The voiceover industry has experienced a major shift over the last 20 years. “[The field] doesn’t just require you to have a good voice and read good copy,” said voiceover artist and DLF lab instructor Paul Pape. Aric Shuford, director of the DLF Voiceover Lab, explained, “The actor is really responsible for the process—how to record, edit, and send off their own auditions.” Therefore, the labs on both coasts teach technological and creative skills. You have to be a part-time engineer, as well as an artist.

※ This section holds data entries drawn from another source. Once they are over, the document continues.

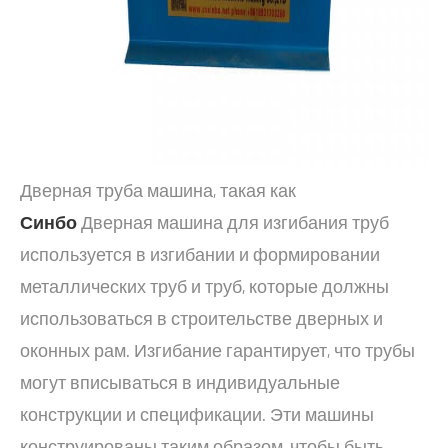
Дверная труба машина, такая как
Синбо
Дверная машина для изгибания труб
используется в изгибании и формировании
металлических труб и труб, которые должны
использоваться в строительстве дверных и
оконных рам. Изгибание гарантирует, что трубы
могут вписываться в индивидуальные
конструкции и спецификации. Эти машины
конструированы таким образом, чтобы быть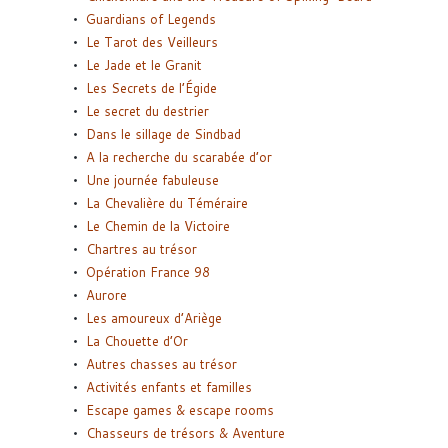
Guardians of Legends
Le Tarot des Veilleurs
Le Jade et le Granit
Les Secrets de l’Égide
Le secret du destrier
Dans le sillage de Sindbad
A la recherche du scarabée d’or
Une journée fabuleuse
La Chevalière du Téméraire
Le Chemin de la Victoire
Chartres au trésor
Opération France 98
Aurore
Les amoureux d’Ariège
La Chouette d’Or
Autres chasses au trésor
Activités enfants et familles
Escape games & escape rooms
Chasseurs de trésors & Aventure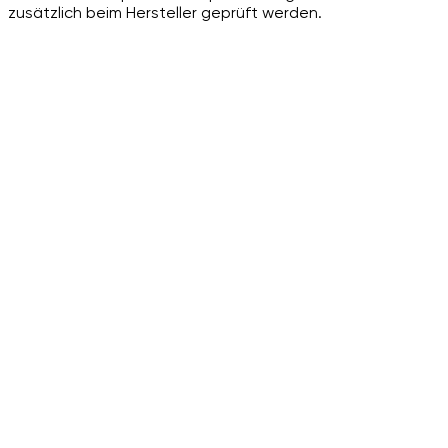
zusätzlich beim Hersteller geprüft werden.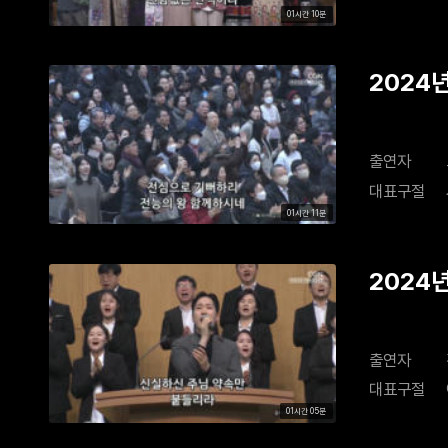
01시간 10분
2024년
출연자
대표구절
01시간 11분
2024년
출연자
대표구절
01시간 05분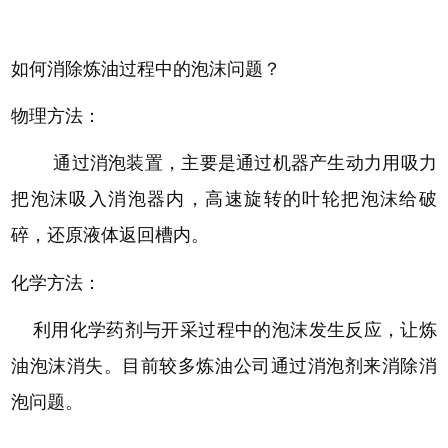
如何消除炼油过程中的泡沫问题？
物理方法：
通过消泡装置，主要是通过机器产生动力用吸力
把泡沫吸入消泡器内，高速旋转的叶轮把泡沫给破
碎，还原液体返回槽内。
化学方法：
利用化学药剂与开采过程中的泡沫发生反应，让炼
油泡沫消失。目前较多炼油公司通过消泡剂来消除消
泡问题。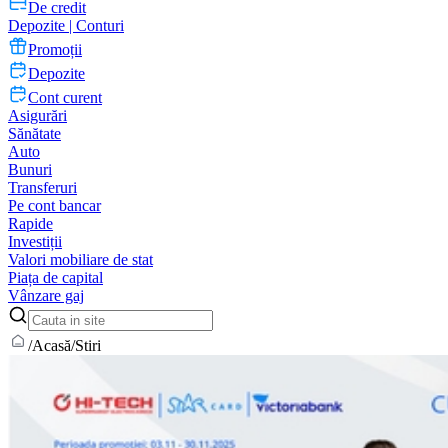
De credit
Depozite | Conturi
Promoții
Depozite
Cont curent
Asigurări
Sănătate
Auto
Bunuri
Transferuri
Pe cont bancar
Rapide
Investiții
Valori mobiliare de stat
Piața de capital
Vânzare gaj
/
Acasă
/
Stiri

SAG-AFTRA union members who complete the required orientation can take advantage of these labs. (Though the DLF lab officially allows nonunion actors, union members get priority and due to demand, nonunion rarely make it in.) In both hubs, the labs are an invaluable resource for veteran and aspiring voice actors. “[Voiceover] is a way to expand their repertoire of acting options,” said Shuford. “There are so many different genres of voiceover now that are becoming really popular.”
The audiobook genre is booming, particularly in New York. Rose-Alma Lamoureux had done minimal commercial voice work prior to training at the EIF lab, but has since become a successful audiobook narrator. “It would not have happened if I hadn’t had the EIF Voiceover Lab resource,” Lamoureux said.
The lab’s strength lies in its variety of teaching formats and the expertise of staff engineers. “They have a good understanding of not only the recording process, but also what it takes to coach and direct actors and give the best possible reads,” said Shuford.
Aside from bookable booth sessions, each location offers free workshops. Programming ranges from technical, like Audacity 101; to creative, like All About Animation, led by Sara Sherman, director of casting and talent relations at Disney Television Animation, who oversees Disney Channel branded animated series; or Pape’s five-part workshop, Finding Your Signature Voice. “[It’s about] taking actors back to the essence of finding out who they are as people and how authentic their own voice is,” said Pape of his class, which echoes the labs’ mission.
Even the most experienced voice actors with home studios can find merit in this setting. Whether one-on-one with an engineer, in a workshop setting, or in one of the weekly peer workout groups, outside feedback is necessary to improve. “When you’re doing self-directing, you can’t get outside of yourself and learn your weaknesses and strengths unless you’re in front of other people,” said Lamoureux.
As more actors use these resources, the labs adjust to their needs: New York is ramping up in numbers, and Los Angeles is aiming to add levels to its curriculum to allow more growth for artists. No matter where you are in your career, the value and quality of this free resource is indisputable. “In a world…” was LaFontaine’s signature line, but his legacy lies in these labs.